The Reverend Jesse L. Jackson, Sr., founder and president of the Rainbow PUSH Coalition commented today on the continuing blind spot afflicting the Republican Party:
"What does it say about a national party when they are so scared of their neo-Confederate base? Why was there such silence from the leading lights of the GOP, when their much-praised, up-and-coming future contender Governor McConnell reinstated the racist Virginia practice of praising Confederate History Month? Why were the top Republican officials not all over the media--as they have been every day, all year long, condemning the President's health care plans--to condemn the blatant omission of slavery from a proclamation supposedly about Civil War history?"
Jackson continued: "The answer, of course, is that they were AWOL. Missing in action. Uncharacteristically quiet, about a fact which 'real Americans'--to recycle Sarah Palin's much-abused phrase--are quite clear on: that the Civil War was about slavery, one of the original sins of this nation's founding."
"And why were they missing in action?" Jackson asked. "Because they are in hock to their Southern, neo-Confederate base, as they have been ever since Richard Nixon adopted Strom Thurmond's Southern Strategy, and they are afraid to tell their neo-Confederates no, even when they are morally and factually wrong about such a major, major issue."

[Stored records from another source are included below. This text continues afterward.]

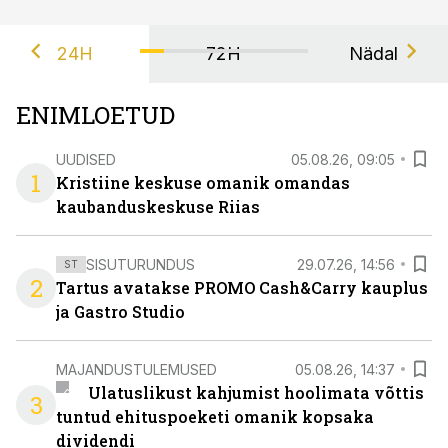
24H
72H
Nädal
ENIMLOETUD
UUDISED
05.08.26, 09:05
1
Kristiine keskuse omanik omandas
kaubanduskeskuse Riias
SISUTURUNDUS
29.07.26, 14:56
ST
2
Tartus avatakse PROMO Cash&Carry kauplus
ja Gastro Studio
MAJANDUSTULEMUSED
05.08.26, 14:37
Ulatuslikust kahjumist hoolimata võttis
3
tuntud ehituspoeketi omanik kopsaka
dividendi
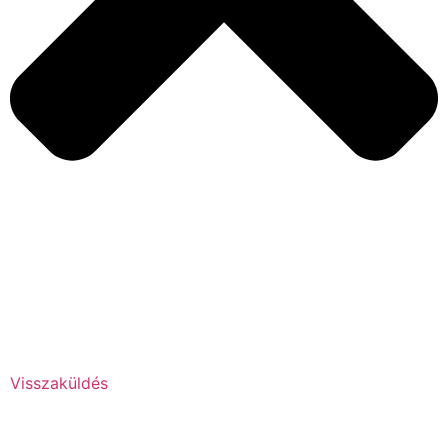
Visszaküldés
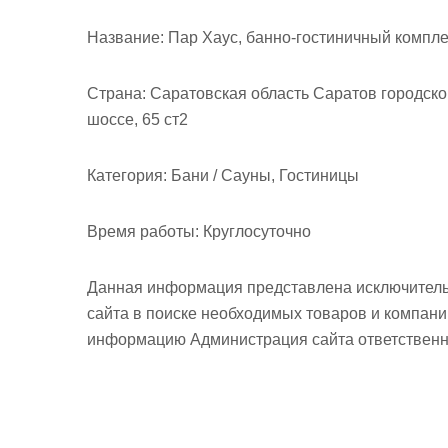
м
о
Название:
Пар Хаус, банно-гостиничный компле
м
у
Страна:
Саратовская область Саратов городско
шоссе, 65 ст2
Категория:
Бани / Сауны, Гостиницы
Время работы:
Круглосуточно
Данная информация представлена исключитель
сайта в поиске необходимых товаров и компан
информацию Администрация сайта ответственно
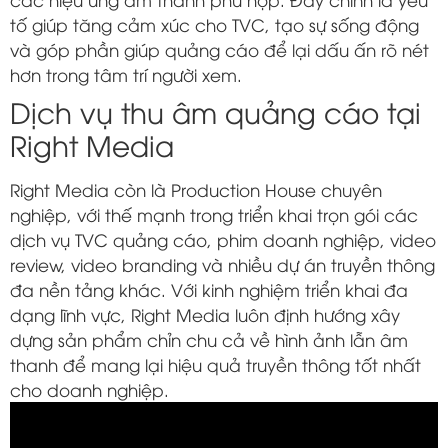
tố giúp tăng cảm xúc cho TVC, tạo sự sống động
và góp phần giúp quảng cáo để lại dấu ấn rõ nét
hơn trong tâm trí người xem.
Dịch vụ thu âm quảng cáo tại
Right Media
Right Media
còn là Production House chuyên
nghiệp, với thế mạnh trong triển khai trọn gói các
dịch vụ TVC quảng cáo, phim doanh nghiệp, video
review, video branding và nhiều dự án truyền thông
đa nền tảng khác. Với kinh nghiệm triển khai đa
dạng lĩnh vực, Right Media luôn định hướng xây
dựng sản phẩm chỉn chu cả về hình ảnh lẫn âm
thanh để mang lại hiệu quả truyền thông tốt nhất
cho doanh nghiệp.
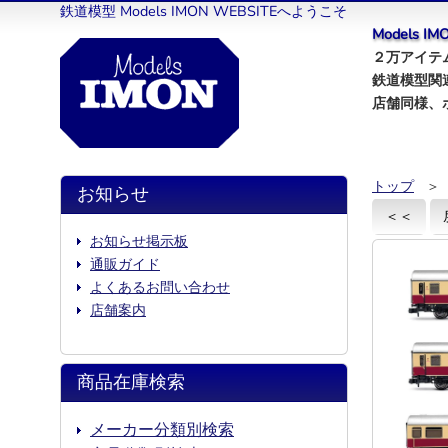
鉄道模型 Models IMON WEBSITEへようこそ
Models 
２万アイテム
鉄道模型関
店舗同様、
トップ
＞
お知らせ
＜＜
お知らせ掲示板
通販ガイド
よくあるお問い合わせ
店舗案内
商品在庫検索
メーカー分類別検索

Jackson noted that Washington Post columnist Robert McCartney has a clarifying quote in his column today: "It's important to keep in mind that, for many Virginia conservatives, today's struggles against Obamacare and climate change laws are a continuation of the efforts by Jefferson Davis and the other secessionists in the 1860s. 'They were fighting for the same things that people in the 'tea party' are fighting for now,' said Grayson Jennings, first lieutenant commander of the Virginia Division of the Sons of Confederate Veterans, which lobbied McDonnell to issue the proclamation."
Top Republican officials will no doubt claim that the Mr. Jennings does not speak for them. Too bad they were silent when their new star Governor "omitted" slavery from his Civil War history.
Reverend Jackson continued: "Right now, Republican Attorneys General in more than a dozen states are suing on behalf of 'states' rights,' supposedly to 'protect' their residents from the Democrats' health care law. Let us not develop historical amnesia here. Let us not forget the sordid history of states' rights, bound up in defending slavery, segregation, secession, and sedition. A shameful history, filled with the use of racial fears as wedge issues. A sad history, replete with the cowering of conservative elected officials in the face of massive evil and obvious violence and abuse."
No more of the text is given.